“Der wunderschöne Blumenduft umschwärmt meine Nase, die Sonne umspielt meine Haut – hier stehen wir nun, blicken einander liebevoll in die Augen. ´Ich liebe dich, meine einzig wahre Liebe´ – ein Kuss mit purer Leidenschaft, purer Liebe ist der Anfang einer wunderbaren Beziehung” – geht´s mir nur so, oder setzt auch bei euch der Würgereiz ein, wenn ihr sowas lest? Liebe ist ja gut und schön, aber muss das wirklich so übertrieben sein? Von Vanessa 

 

Und was ändert bitte die Jahreszeit daran, ob ich mich unsterblich in meinen Traumpartner verliebe oder eben nicht? Betört mich der Blumengeruch so sehr, dass ich nun jedem auf der Straße meine Liebe zu gestehen möchte? Oder noch besser: jetzt, wenn die Blumen wieder blühen und an den Ästen der Bäume Blätter hervorsprießen, erwacht nun auch mein Schicksal, um meinen Traumprinzen und mich endlich zusammenzuführen? Kommt er noch auf einem Pferd angeritten, um mich aus meinem Turm zu befreien?

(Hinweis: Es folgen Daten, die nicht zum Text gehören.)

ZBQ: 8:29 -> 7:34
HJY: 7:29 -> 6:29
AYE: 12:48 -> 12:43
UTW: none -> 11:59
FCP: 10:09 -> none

“Mit dem Ende des Winters steigt die Anzahl an sonnigen, hellen Stunden. Daraufhin produzieren wir weniger das Schlafhormon Melatonin und mehr das Glückshormon Serotonin – wir fühlen uns wacher und glücklicher.” Paar, Mann und Frau, Sommer

Ah ja, das ist wohl kein Geheimnis mehr. Wer morgens schon mal die Arschbacken zusammengekniffen hat und sich aus dem Bett ins Bad befördern konnte, der hat ja schon einmal eine ordentliche Leistung erbracht. Kommt man jetzt nun nach draußen und darf in aller Früh seinen Schul-/ Uni- oder Arbeitsweg antreten, dann wärs doch mal schön, von ein paar Sonnenstrahlen begrüßt zu werden. Automatisch fühlt man sich wacher und glücklicher. So lässt sich der Flühlings-/Liebesmythos jedoch nicht erklären!

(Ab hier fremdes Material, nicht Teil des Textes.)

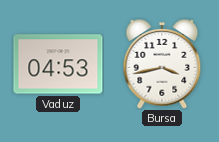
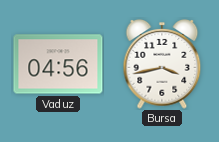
Vaduz: 04:53 -> 04:56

“Der Testosteron-Spiegel verändert sich jahreszeitlich – im Frühling und im Sommer produziert der Mann vermehrt das Geschlechtshormon und fühlt sich einfach wohler.”

Aha! Die Männer sind schuld, das war ja klar! Im Frühling und im Sommer seid ihr dauergeil und quatscht einfach jedes Mädel/ Jungen auf der Straße an, um jemanden zum Vögeln zu finden. Jetzt mal im Ernst, das kann doch wohl nicht die Erklärung für diesen ganzen Wirbel um den Frühling sein, oder?

Wie wir wissen, müssen wir alles plakatieren. Fühlen wir uns gerade schlecht, so lässt uns der depressive Winter noch immer nicht los. Sind wir hingegen wach und glücklich, na dann ist der Frühling dafür verantwortlich. Fakt ist, dass Frühlingsgefühle wirklich existieren. Dennoch sind sich Forscher und Psychologen noch unsicher, welche Ursachen eine Rolle spielen.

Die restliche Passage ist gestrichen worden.